Darryl “DMC” McDaniels

Darryl “DMC” McDaniels was one-third of the groundbreaking and trailblazing hip-hop group Run DMC but after achieving success in the 80’s, he decided to rebrand himself as a superhero. McDaniels was desperate to get into the graphic comic book business and he was featured as the hip-hop superhero in an alternate universe in his own comic book. The legendary rapper was looking to raise $100,000 to get his idea off of the ground but the campaign ended when he couldn’t even raise six grand.

Melissa Joan Hart

Melissa Joan Hart is best known for her work on “Clarissa Explains It All” and “Sabrina, the Teenage Witch” but she decided to ditch that wholesome image to make a movie. Hart turned to Kickstarter to raise $2 million for “Darci’s Walk of Shame.” But after a month into the campaign, the plug was pulled when just $50,000 was raised. Luckily, Hart still had her day job on “Melissa & Joey” to fall back on.

Shemar Moore

Shemar Moore taught all crowd funding users a very important lesson: if you don’t reach your goal with one platform, lower your goal and try another one. The “Young and the Restless” star turned to Kickstarter to raise $1.5 million for “The Bounce Back.” But with just $249,459 raised and one more day in the campaign to go, things were looking bleak.
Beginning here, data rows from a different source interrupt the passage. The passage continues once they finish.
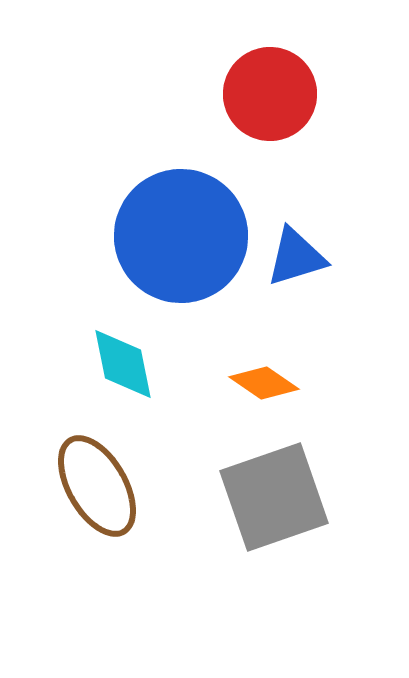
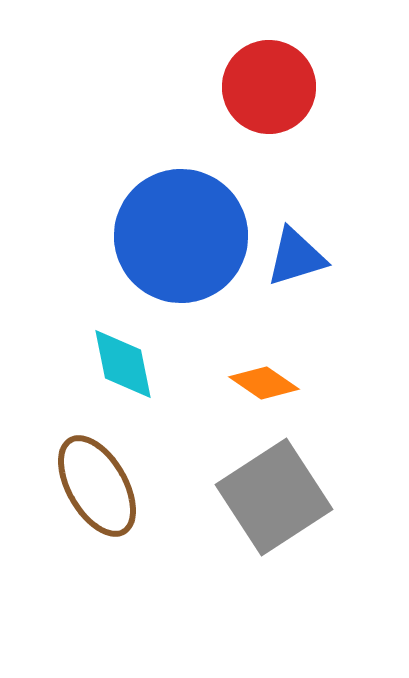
red circle: moved 1 px left, 7 px up
gray square: rotated 14 degrees counterclockwise
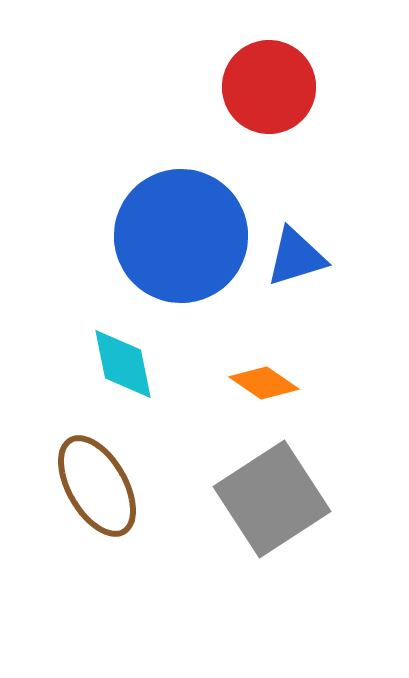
gray square: moved 2 px left, 2 px down
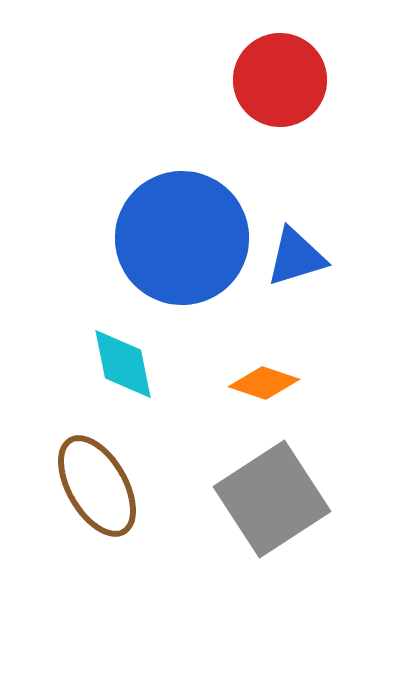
red circle: moved 11 px right, 7 px up
blue circle: moved 1 px right, 2 px down
orange diamond: rotated 16 degrees counterclockwise
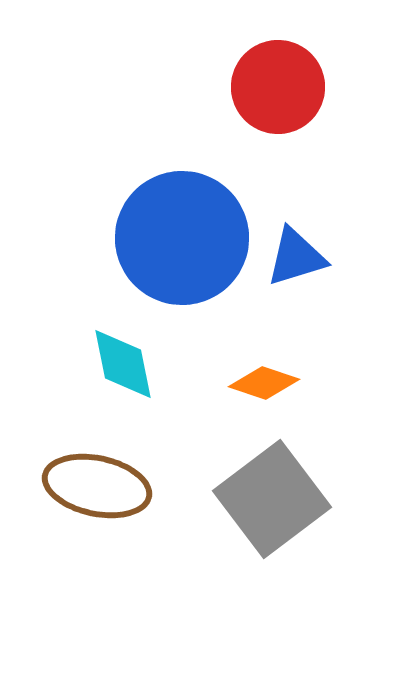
red circle: moved 2 px left, 7 px down
brown ellipse: rotated 48 degrees counterclockwise
gray square: rotated 4 degrees counterclockwise
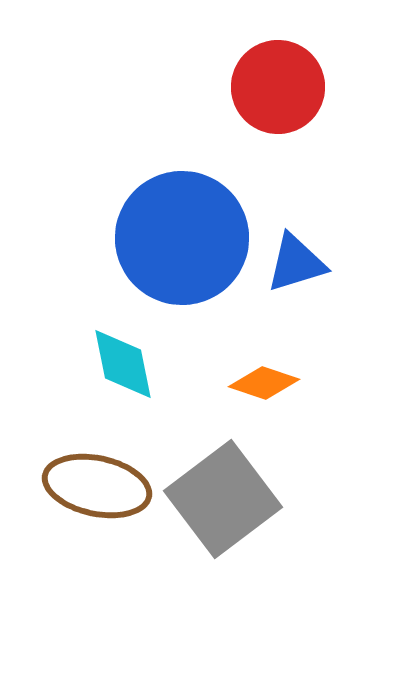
blue triangle: moved 6 px down
gray square: moved 49 px left
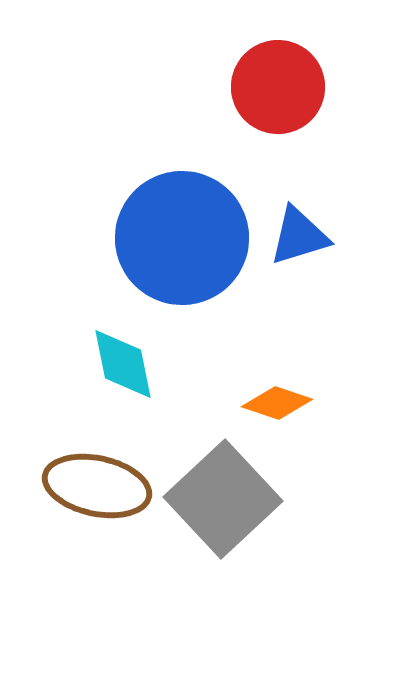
blue triangle: moved 3 px right, 27 px up
orange diamond: moved 13 px right, 20 px down
gray square: rotated 6 degrees counterclockwise
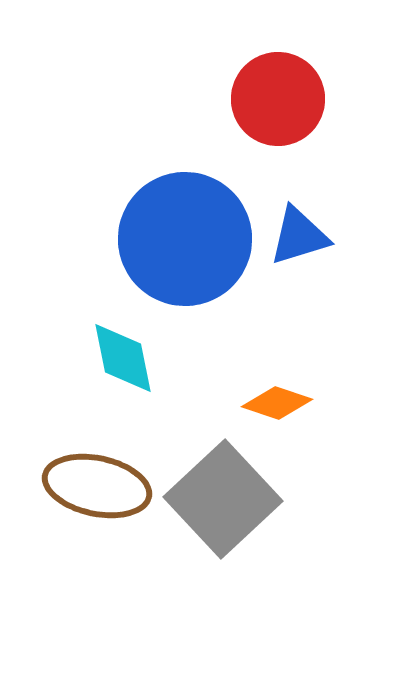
red circle: moved 12 px down
blue circle: moved 3 px right, 1 px down
cyan diamond: moved 6 px up
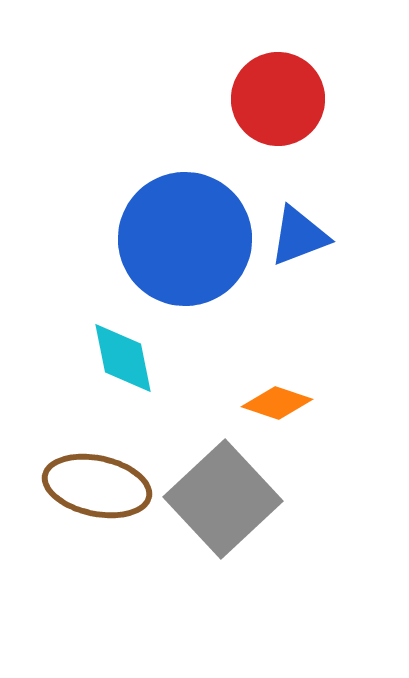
blue triangle: rotated 4 degrees counterclockwise
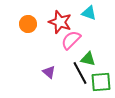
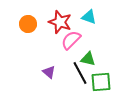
cyan triangle: moved 4 px down
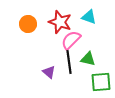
black line: moved 11 px left, 11 px up; rotated 20 degrees clockwise
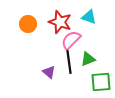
green triangle: rotated 35 degrees counterclockwise
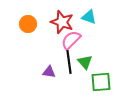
red star: moved 2 px right
green triangle: moved 3 px left, 3 px down; rotated 49 degrees counterclockwise
purple triangle: rotated 32 degrees counterclockwise
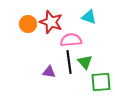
red star: moved 11 px left
pink semicircle: rotated 40 degrees clockwise
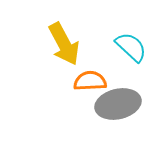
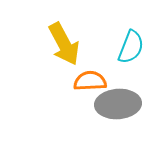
cyan semicircle: rotated 68 degrees clockwise
gray ellipse: rotated 9 degrees clockwise
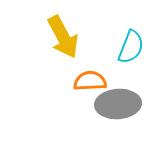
yellow arrow: moved 1 px left, 7 px up
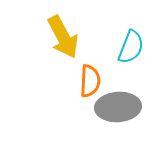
orange semicircle: rotated 96 degrees clockwise
gray ellipse: moved 3 px down
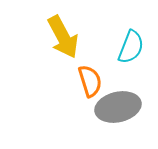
orange semicircle: rotated 20 degrees counterclockwise
gray ellipse: rotated 9 degrees counterclockwise
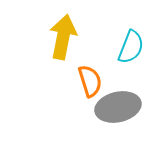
yellow arrow: rotated 141 degrees counterclockwise
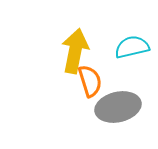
yellow arrow: moved 12 px right, 14 px down
cyan semicircle: moved 1 px right; rotated 124 degrees counterclockwise
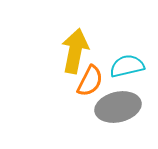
cyan semicircle: moved 5 px left, 19 px down
orange semicircle: rotated 44 degrees clockwise
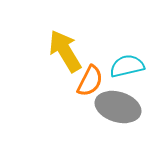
yellow arrow: moved 10 px left; rotated 42 degrees counterclockwise
gray ellipse: rotated 30 degrees clockwise
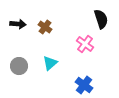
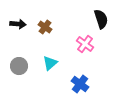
blue cross: moved 4 px left, 1 px up
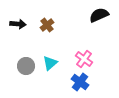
black semicircle: moved 2 px left, 4 px up; rotated 96 degrees counterclockwise
brown cross: moved 2 px right, 2 px up; rotated 16 degrees clockwise
pink cross: moved 1 px left, 15 px down
gray circle: moved 7 px right
blue cross: moved 2 px up
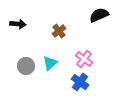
brown cross: moved 12 px right, 6 px down
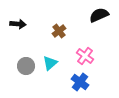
pink cross: moved 1 px right, 3 px up
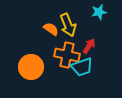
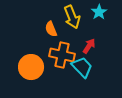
cyan star: rotated 21 degrees counterclockwise
yellow arrow: moved 4 px right, 8 px up
orange semicircle: rotated 147 degrees counterclockwise
orange cross: moved 5 px left
cyan trapezoid: rotated 115 degrees counterclockwise
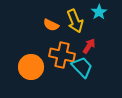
yellow arrow: moved 3 px right, 4 px down
orange semicircle: moved 4 px up; rotated 42 degrees counterclockwise
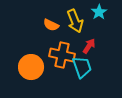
cyan trapezoid: rotated 25 degrees clockwise
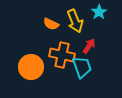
orange semicircle: moved 1 px up
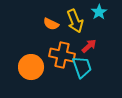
red arrow: rotated 14 degrees clockwise
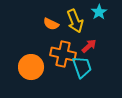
orange cross: moved 1 px right, 1 px up
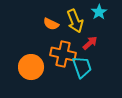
red arrow: moved 1 px right, 3 px up
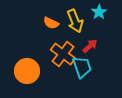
orange semicircle: moved 1 px up
red arrow: moved 3 px down
orange cross: rotated 25 degrees clockwise
orange circle: moved 4 px left, 4 px down
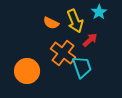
red arrow: moved 6 px up
orange cross: moved 1 px up
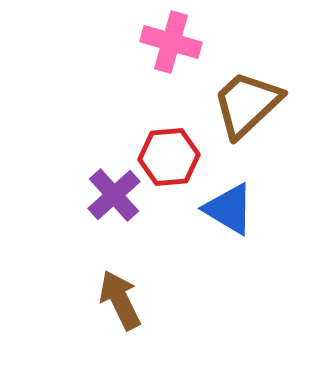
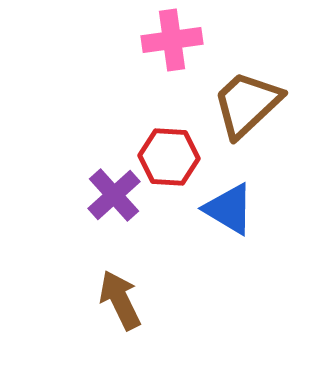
pink cross: moved 1 px right, 2 px up; rotated 24 degrees counterclockwise
red hexagon: rotated 8 degrees clockwise
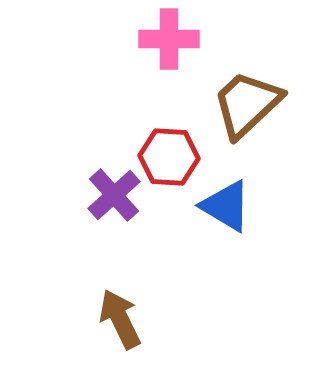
pink cross: moved 3 px left, 1 px up; rotated 8 degrees clockwise
blue triangle: moved 3 px left, 3 px up
brown arrow: moved 19 px down
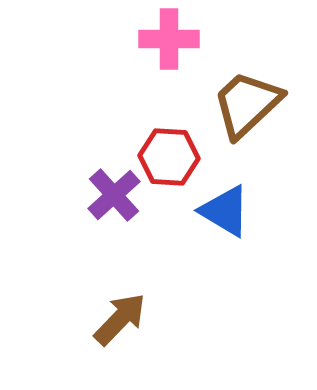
blue triangle: moved 1 px left, 5 px down
brown arrow: rotated 70 degrees clockwise
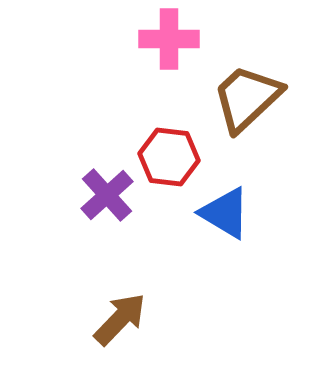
brown trapezoid: moved 6 px up
red hexagon: rotated 4 degrees clockwise
purple cross: moved 7 px left
blue triangle: moved 2 px down
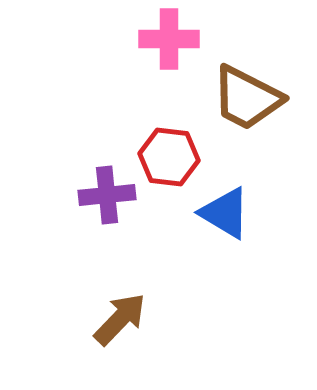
brown trapezoid: rotated 110 degrees counterclockwise
purple cross: rotated 36 degrees clockwise
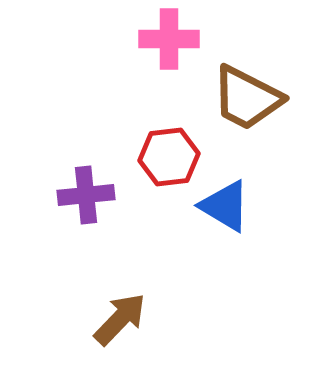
red hexagon: rotated 14 degrees counterclockwise
purple cross: moved 21 px left
blue triangle: moved 7 px up
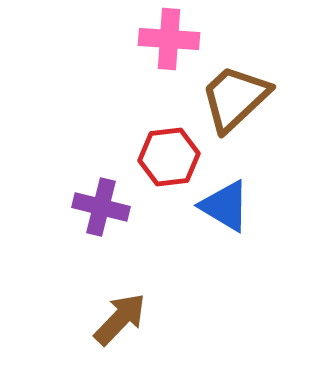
pink cross: rotated 4 degrees clockwise
brown trapezoid: moved 12 px left; rotated 110 degrees clockwise
purple cross: moved 15 px right, 12 px down; rotated 20 degrees clockwise
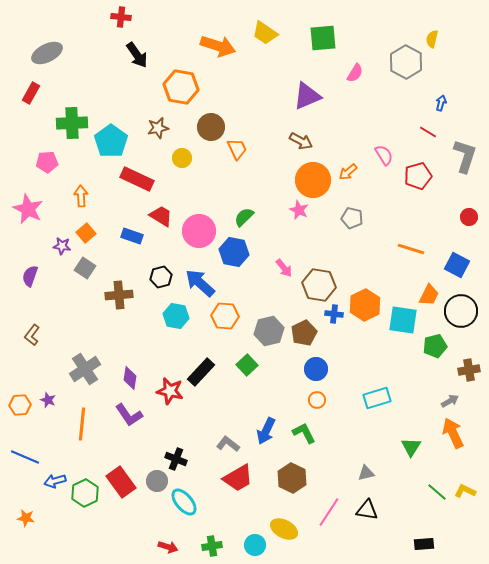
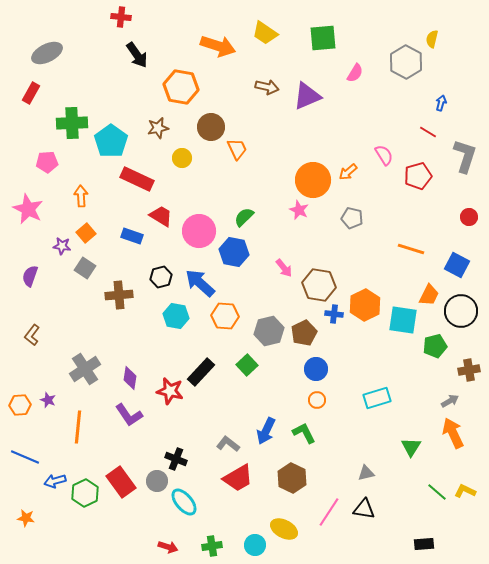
brown arrow at (301, 141): moved 34 px left, 54 px up; rotated 15 degrees counterclockwise
orange line at (82, 424): moved 4 px left, 3 px down
black triangle at (367, 510): moved 3 px left, 1 px up
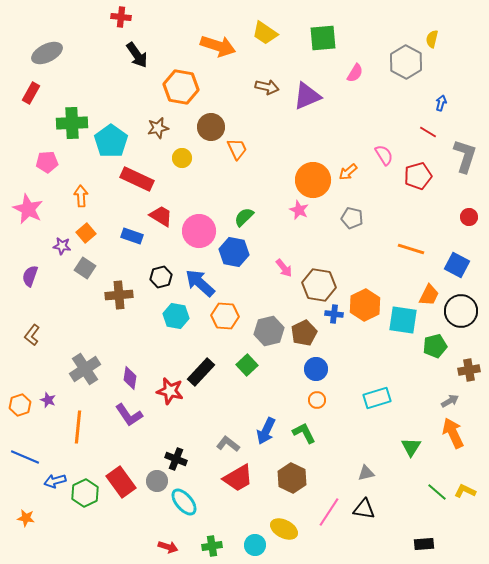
orange hexagon at (20, 405): rotated 15 degrees counterclockwise
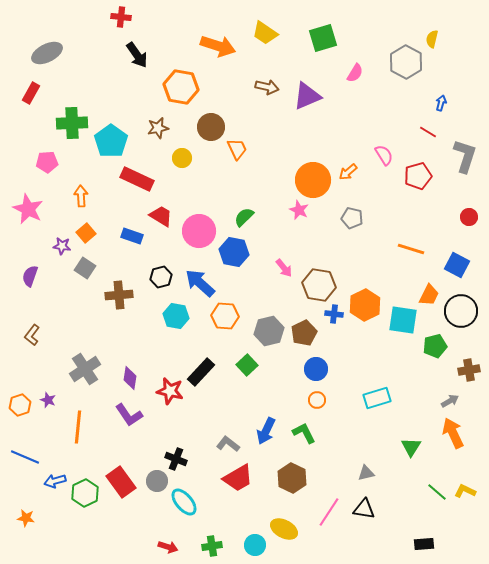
green square at (323, 38): rotated 12 degrees counterclockwise
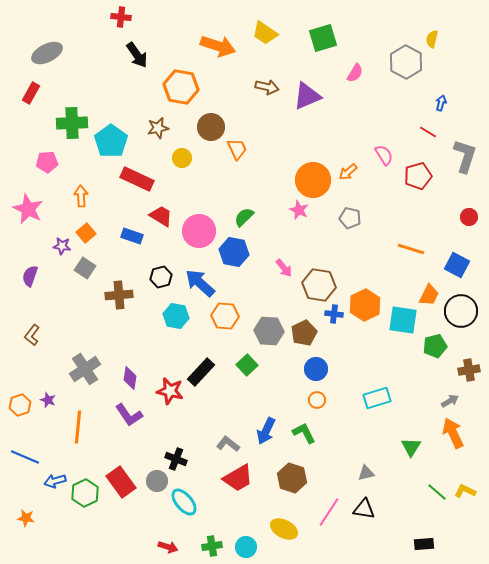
gray pentagon at (352, 218): moved 2 px left
gray hexagon at (269, 331): rotated 16 degrees clockwise
brown hexagon at (292, 478): rotated 8 degrees counterclockwise
cyan circle at (255, 545): moved 9 px left, 2 px down
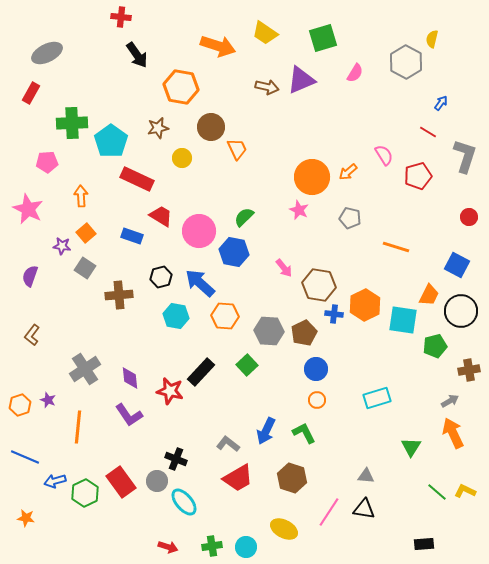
purple triangle at (307, 96): moved 6 px left, 16 px up
blue arrow at (441, 103): rotated 21 degrees clockwise
orange circle at (313, 180): moved 1 px left, 3 px up
orange line at (411, 249): moved 15 px left, 2 px up
purple diamond at (130, 378): rotated 15 degrees counterclockwise
gray triangle at (366, 473): moved 3 px down; rotated 18 degrees clockwise
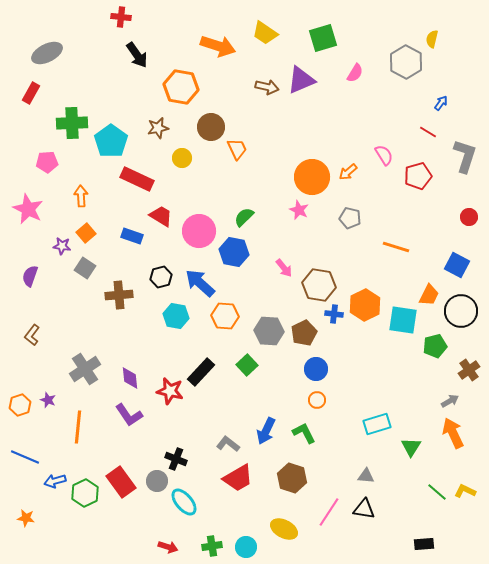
brown cross at (469, 370): rotated 25 degrees counterclockwise
cyan rectangle at (377, 398): moved 26 px down
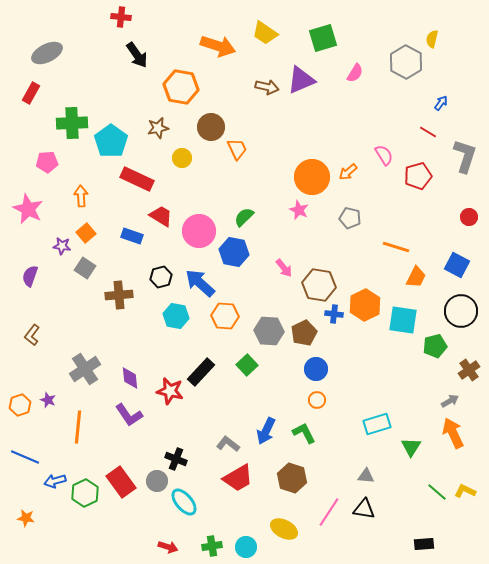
orange trapezoid at (429, 295): moved 13 px left, 18 px up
Instead of giving up, Moore took another stab at fundraising with Indiegogo. This time his goal of half a million dollars was more realistic and he managed to raise $638,483 in 60 days.

Ed Begley, Jr.

Ed Begley, Jr. made a name for himself as an actor and an environmentalist. Taking a page out of Al Gore’s book, the “St. Elsewhere” star decided he wanted to educate the masses on how to make the world’s greenest home through a web series. He turned to Kickstarter to raise $25,000 and ended up exceeding his goal by five grand. A year and a half after the campaign ended, “On Begley Street” made its debut online. Begley also had a reality show about clean living on the Planet Green network.

Eugene Mirman

In addition to celebrating comedy and making people laugh, the sole purpose of the Eugene Mirman Comedy Festival was to poke fun of other comedy festivals. Comedian Eugene Mirman and his friends turned to Kickstarter in 2011 to raise a measly $18,000 to keep the festival going in Brooklyn. It was so successful, the group returned to the crowd-funding platform the following year for an extra $5,000 to bring the festival to Boston and Cambridge.

Zach Braff

Zach Braff made his directorial debut in 2004 with “Garden State” and when he was ready to make the follow up a decade later, he turned to Kickstarter for funding. The “Scrubs” actor was looking to raise $2 million. He met that goal in just two days. After collecting more than $3 million when the campaign was over, Braff’s “Wish You Were Here” made its debut at the 2014 Sundance Film Festival and then enjoyed a limited release in theaters.

“Veronica Mars”

When “Veronica Mars” was cancelled in 2007, fans everywhere were in an uproar. A groundswell began to rise and people clamored for the female private eye to be brought to the big screen. In early 2013, show creator Rob Thomas and star Kristen Bell kicked off a Kickstarter campaign to fund a film. The goal was $2 million and incentives were offered to those that donated at least ten dollars. The goal was met within ten hours and more than $5 million was raised in the campaign. However “Veronica Mars” tanked at the box office and grossed less than $4 million worldwide.